Wait! Wait now, what did he just say? Everybody suddenly came to and considered this carefully for a while. The murmured consensus was that yes, things WOULD definitely be improved if we didn’t have to sort out what to do with our arms in bed! There always seemed to be one too many, even when sleeping alone. Very good point. Huh! That Pablo, he’s more interesting than we thought.The quiet ones, eh? Privately, they each hoped he wasn’t a serial killer.
Then Pablo said had to leave early to pick up his pregnant wife and their son. The reverend laughed and said “I understand completely. What a merry-go-round! My wife and I had five children under five at one point!”
“Five under five! Wow! Are any of them twins?” asked Phanny.
“No,” said the Reverend and glanced lovingly at his wife who was patiently trying to comb some strawberry jam out of her hair.
The words, “We are just sexually irrepressible” hung, unspoken, in the air.
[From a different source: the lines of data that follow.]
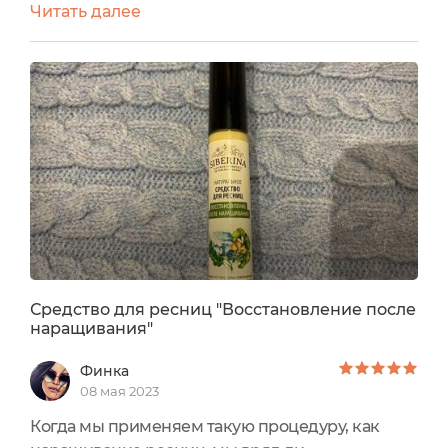
Читать далее
наращивание, мне мои ресницы дороги. А она
поначалу очень защищала эту экзекуцию для
ресниц, иначе не скажешь, а после все умоляла
меня найти ей средства, которые помогут в
сжатые сроки восстановить ее бедные
ресницы, которые стали расти пучками, стали
редкими, а были...
Средство для ресниц "Восстановление после
наращивания"
Финка
08 мая 2023
Когда мы применяем такую процедуру, как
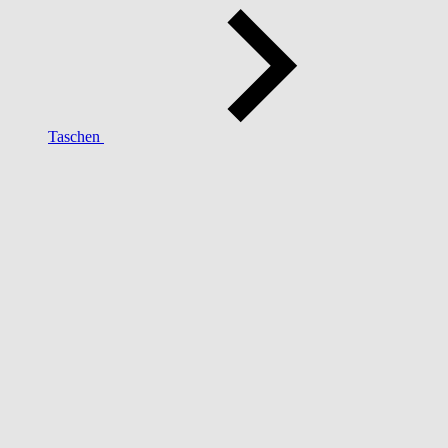
Taschen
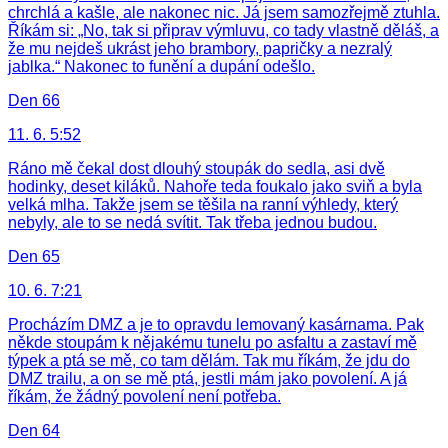
chrchlá a kašle, ale nakonec nic. Já jsem samozřejmě ztuhla.
Říkám si: „No, tak si připrav výmluvu, co tady vlastně děláš, a
že mu nejdeš ukrást jeho brambory, papričky a nezralý
jablka.“ Nakonec to funění a dupání odešlo.
Den 66
11. 6. 5:52
Ráno mě čekal dost dlouhý stoupák do sedla, asi dvě
hodinky, deset kiláků. Nahoře teda foukalo jako sviň a byla
velká mlha. Takže jsem se těšila na ranní výhledy, který
nebyly, ale to se nedá svítit. Tak třeba jednou budou.
Den 65
10. 6. 7:21
Procházím DMZ a je to opravdu lemovaný kasárnama. Pak
někde stoupám k nějakému tunelu po asfaltu a zastaví mě
týpek a ptá se mě, co tam dělám. Tak mu říkám, že jdu do
DMZ trailu, a on se mě ptá, jestli mám jako povolení. A já
říkám, že žádný povolení není potřeba.
Den 64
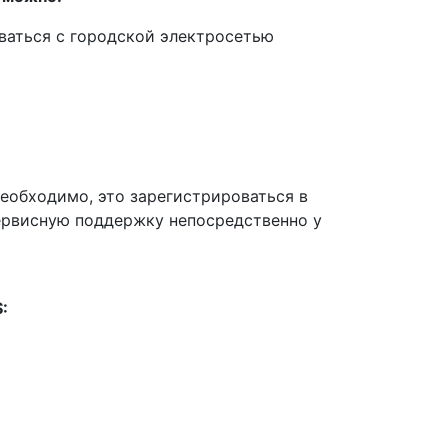
ваться с городской электросетью
еобходимо, это зарегистрироваться в
сервисную поддержку непосредственно у
:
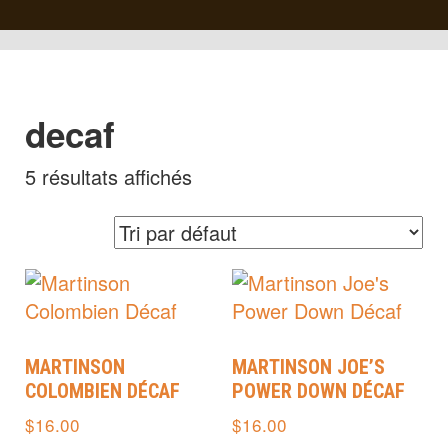
decaf
5 résultats affichés
MARTINSON
MARTINSON JOE’S
COLOMBIEN DÉCAF
POWER DOWN DÉCAF
$
16.00
$
16.00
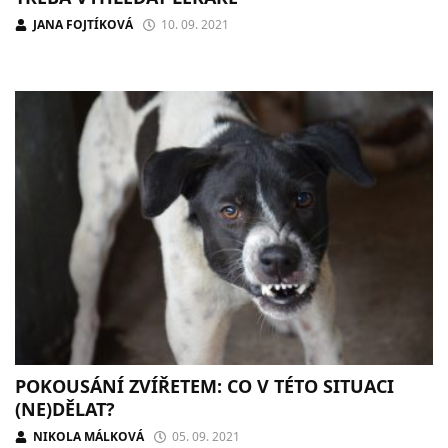
JANA FOJTÍKOVÁ
10. 09. 2021
POKOUSÁNÍ ZVÍŘETEM: CO V TÉTO SITUACI
(NE)DĚLAT?
NIKOLA MÁLKOVÁ
05. 09. 2021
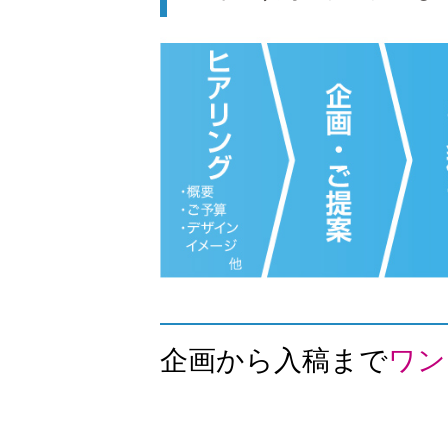
企画から入稿まで
ワン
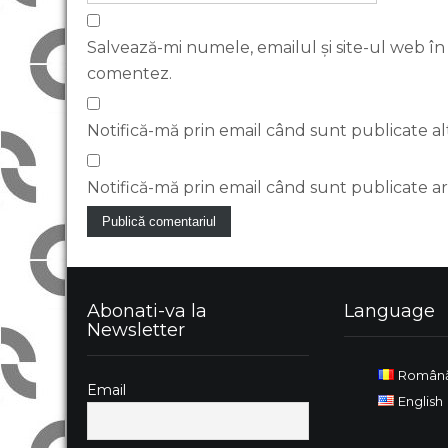
Salvează-mi numele, emailul și site-ul web în
comentez.
Notifică-mă prin email când sunt publicate al
Notifică-mă prin email când sunt publicate art
Abonati-va la
Language
Newsletter
Român
Email
English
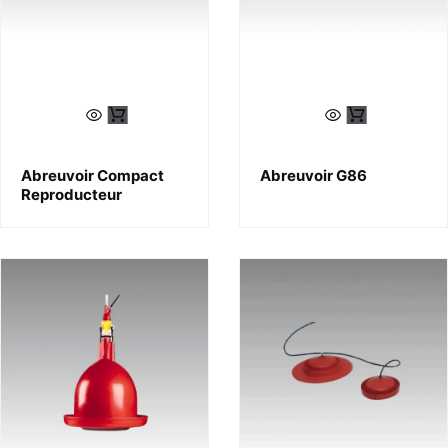
Abreuvoir Compact
Abreuvoir G86
Reproducteur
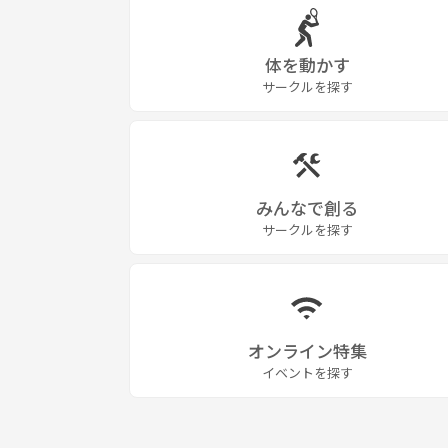
11日（日） 13:00-15:00 下福島1
体を動かす
12日（祝月） 16:00-18:00 尼崎ベイコム
サークルを探す
24日（土） 15:00-17:00 下福島2
25日（日） 17:00-19:00 桃山台
みんなで創る
サークルを探す
オンライン特集
イベントを探す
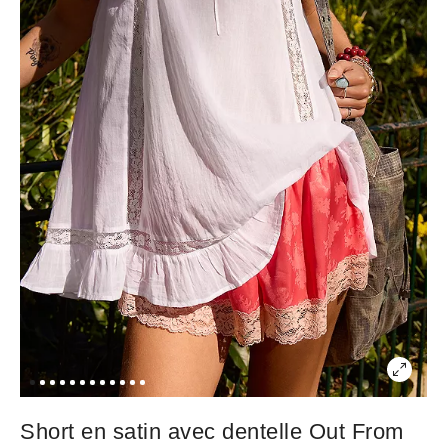
Short en satin avec dentelle Out From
The silence was broken, thank God, with a sad fizz as Damian death-rayed a bumblebee, leaving just a tiny smoking pile of ash and wings.
In reality, Pablo did not have a wife or a child. He was going home to watch competitive Ballroom Dancing and eat cheetos from a bowl resting on his tummy, like a happy otter.
In reality, Pablo was a serial killer. He just hadn’t killed anyone yet…
Part 2 of Writing Group, next issue …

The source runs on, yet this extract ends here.